The surrounding Rogers Road community has a long history and a litany of challenges. Its relationship with town and county officials has been strained by the presence of a landfill nearby, which many say has hindered its development.

One of Nixon’s plans is to build a museum that will house artifacts from the community’s history, which dates back to the days of slavery.

The first phase of construction, slated to begin next year, will include the daycare, a gymnasium with basketball courts, a memorial park and a multi-purpose banquet hall, where the church will hold its services until the sanctuary is built. The hall, which will boast an industrial kitchen, can also be rented out for small conferences and other functions.

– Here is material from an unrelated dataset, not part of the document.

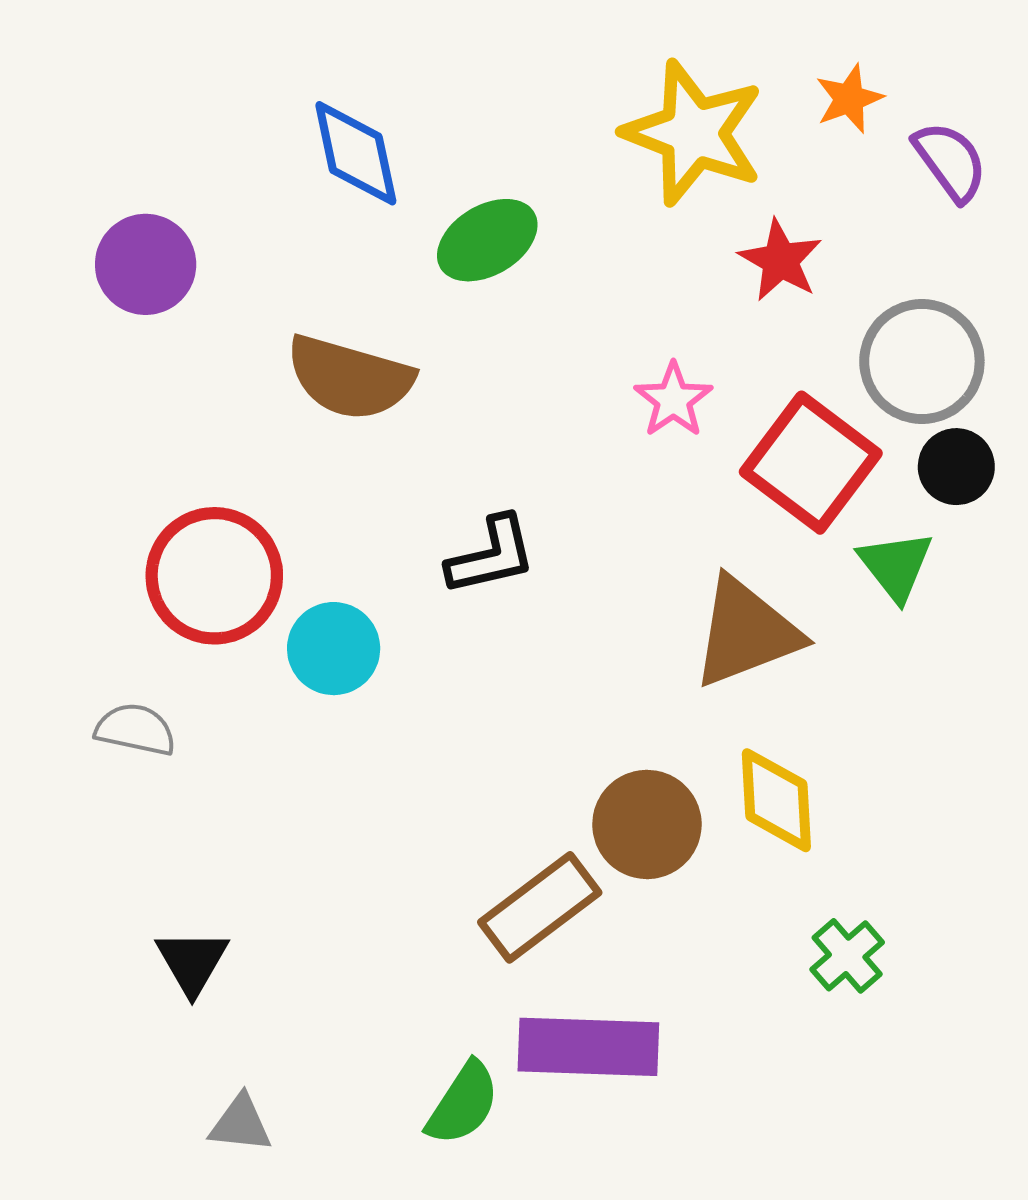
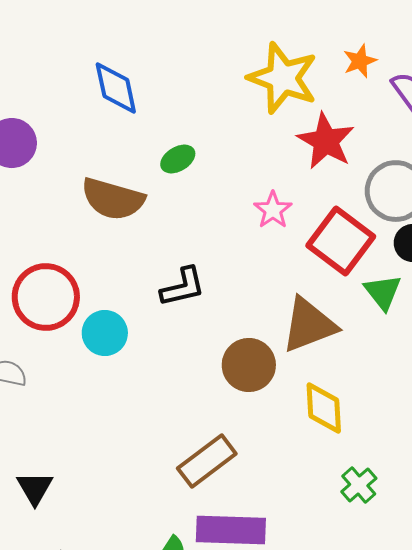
green ellipse: (487, 240) -> (178, 159), moved, size x0.7
red star: (780, 260) -> (326, 141), size x1.4
brown circle: (647, 824) -> (249, 365), moved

Future phases of the plan include a complete wellness center with fitness equipment and facilities for youth and seniors, a 16-unit apartment complex and, eventually, a clinic. Several parts of the development, such as the apartments and clinic, will be built with the help of community partners, who will then run the facilities.

It will be decades before the entire project is complete, and the fundraising for St. Paul A.M.E. will be intense – though selling the land where the church is currently located, on a prime lot near the border of Chapel Hill and Carrboro, will certainly help. The property was assessed at more than $1 million in 2009. Buildings in the first phase of construction are those that will generate some income, and others will be built with the help of grants and partnerships.

Nixon admits that some of his congregation question parts of the plan. But he is undeterred, noting that big ideas are rarely universally embraced: “People who have a vision and are waiting around to get everyone’s approval will be sitting there waiting,” he says.